Toi pour moi, moi pour toi... Quand deux univers se mélangent.

Lorsque j’ai commencé à écrire le tome 1 de la série Ecstasy, c’était au printemps 2015. Bigre, déjà presque 4 ans ! Je travaillais encore à l’université de Strasbourg et je passais mes journées entourée d’étudiants. Les entendre parler de leurs problèmes de jeunes adultes m’a inspirée plus que vous ne l’imaginez. Ajoutez à cela de grands ados à la maison, mixez le tout et vous aurez la recette (pour partie) de cette saga. Au début, je pensais pouvoir boucler en deux, puis trois tomes. Mais plus j’avançais et plus j’avais de choses à raconter, si bien que six épisodes et deux ans plus tard, j’ai enfin mis un point final. J’écrirai les spin-off prochainement, c’est sûr. Toutefois, en attendant, j’ai beaucoup de mal à me détacher de cette série qui m’a tout apporté : un lectorat fidèle et vos encouragements toujours plus nombreux.

Alors, parce que je n’ai jamais vraiment pu quitter ces personnages, j’ai eu la bonne (ou fumeuse au choix) idée d’en récupérer quelques-uns pour les intégrer dans ma dernière romance « Toi pour moi, moi pour toi »,qui paraîtra après-demain dans la collection &H. 

Lesquels ? Non, ce n’est pas ce naze de Nahel ! 

Un flic véreux, ça vous parle ? Une fliquette à la gâchette facile, ça vous dit quelque chose ? 

Eh oui, Greg Dojong et Lorie Dejean sont des personnages secondaires, mais extrêmement importants de cette histoire. Une autre jeune femme qui apparaîtra brièvement vous sera également familière. Je ne vous dévoile pas son identité, si ce n’est qu’elle a souvent été surnommée la greluche. J

Mika est journaliste et c’est au cours de son enquête qu’elle va les rencontrer et les côtoyer de très près. En tout cas, j’espère que vous apprécierez ce clin d’œil à Ecstasy. Je suis sûre que vous serez nombreuses à vous rappeler ces personnages…

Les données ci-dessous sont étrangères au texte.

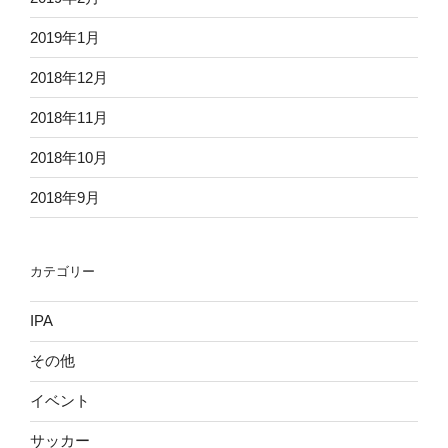
2019年1月
2018年12月
2018年11月
2018年10月
2018年9月
カテゴリー
IPA
その他
イベント
サッカー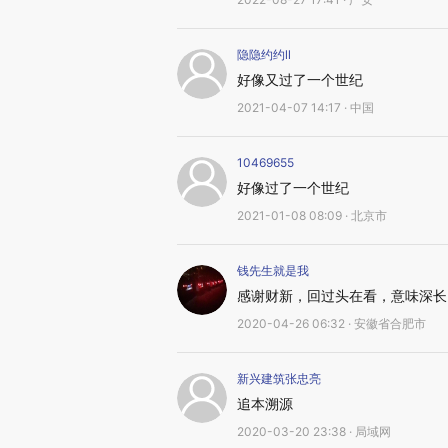
隐隐约约ll
好像又过了一个世纪
2021-04-07 14:17 · 中国
10469655
好像过了一个世纪
2021-01-08 08:09 · 北京市
钱先生就是我
感谢财新，回过头在看，意味深长
2020-04-26 06:32 · 安徽省合肥市
新兴建筑张忠亮
追本溯源
2020-03-20 23:38 · 局域网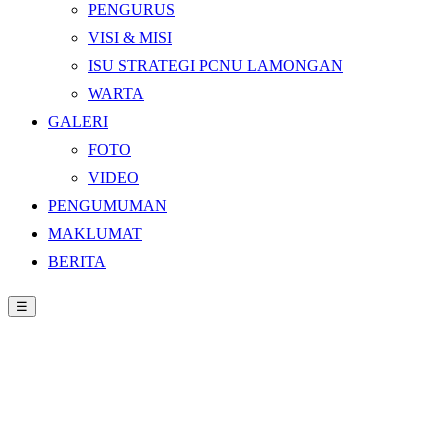
PENGURUS
VISI & MISI
ISU STRATEGI PCNU LAMONGAN
WARTA
GALERI
FOTO
VIDEO
PENGUMUMAN
MAKLUMAT
BERITA
☰
Beranda
›
Warta
›
Perkuat Ekonomi Keumatan, Masjid NU Sunan Giri
Gandeng Maspion Group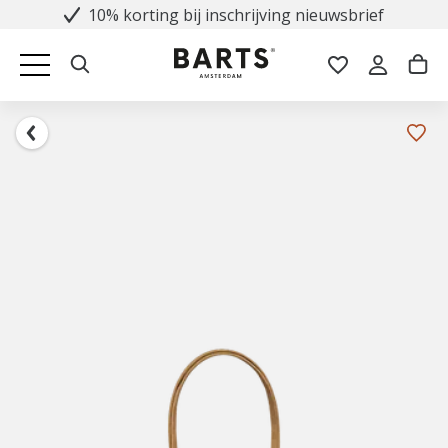
10% korting bij inschrijving nieuwsbrief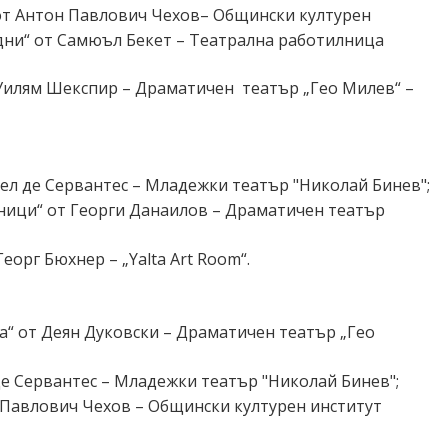
 от Антон Павлович Чехов
– Общински културен
дни“ от Самюъл Бекет – Театрална работилница
 Уилям Шекспир – Драматичен
театър „Гео Милев“ –
гел де Сервантес – Младежки театър "Николай Бинев";
тници“ от Георги Данаилов – Драматичен театър
Георг Бюхнер – „
Yalta Art Room
“.
на“ от Деян Дуковски – Драматичен театър „Гео
де Сервантес – Младежки театър "Николай Бинев";
н Павлович Чехов – Общински културен институт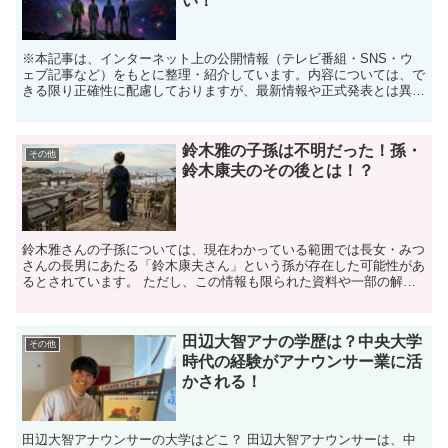
い！
※本記事は、インターネット上の公開情報（テレビ番組・SNS・ウ
ェブ記事など）をもとに整理・紹介しています。内容については、で
きる限り正確性に配慮しておりますが、最新情報や正式発表とは異な
る場合があります。 ※人物への誹謗中傷や断定的な表現を...
鈴木雅の子孫は不明だった！孫・
その他
鈴木康夫のその後とは！？
鈴木雅さんの子孫については、現在わかっている範囲では長女・みつ
さんの長男にあたる「鈴木康夫さん」という孫が存在した可能性があ
るとされています。 ただし、この情報も限られた資料や一部の解説
記事で触れられている程度であり、詳しい経歴や人物像まで...
田辺大智アナの学歴は？中央大学
その他
時代の経験がアナウンサー業に活
かされる！
田辺大智アナウンサーの大学はどこ？ 田辺大智アナウンサーは、中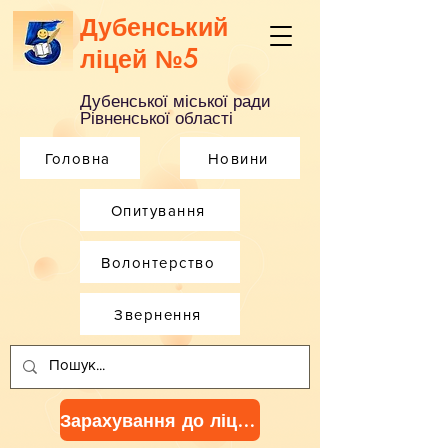
Дубенський
ліцей №5
Дубенської міської ради
Рівненської області
Головна
Новини
Опитування
Волонтерство
Звернення
Зарахування до ліцею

Je vous souhaite une très belle lecture de « Toi pour moi, moi pour toi ». C’est sans doute une des romances que j’ai préféré écrire. Le héros est un mec un peu cabossé, mais d’une gentillesse et d’une bienveillance confondantes. Yann est à mon sens l’homme idéal, parce qu’on aime même ses défauts. Mika, elle, est une femme moderne qui assume ses choix et ses désirs. Sa personnalité affirmée a été un régal pour l’auteur que je suis et ses engueulades épiques avec Nathan ont été incroyablement exaltantes à imaginer. J’en riais moi-même et inutile de vous raconter que ce sont mes passages préférés ! Et je ne vous parle pas de ses prises de bec avec son père ! Pourtant, derrière la grande gueule se cache un cœur tendre, une femme attentionnée et profondément amoureuse de Yann. 

 

Voilà, je ne vous en dis pas plus. Je vous laisse découvrir le résultat par vous-même.

Belle lecture !

Nathalie

 

Extraits choisis : 

 

Yann : 

Ses pieds sont gelés, et j’y colle les miens pour les réchauffer. Jamais je n’ai connu de nana avec des orteils aussi glacés. Combien de fois m’a-t-elle réveillé en sursaut en les collant entre mes cuisses au milieu de la nuit ? Au début, je pestais intérieurement, mais j’ai fini par m’y habituer. J’irais même jusqu’à dire que ça va me manquer...

 

Mika :

Quand un géant de plus d’un mètre quatre-vingt-dix, beau comme un astre avec ses yeux gris, sa barbe de trois jours et sa tignasse bouclée, foutu comme un dieu grec, tatoué comme un bad boy, avec un piercing au sourcil droit, vous chouchoute comme ça, comment ne pas avoir le cerveau et les hormones qui partent en vrille ? Si quelqu’un a la recette pour que j’arrête de baver comme une épileptique sous Prozac devant lui, je suis preneuse, et plutôt deux fois qu’une.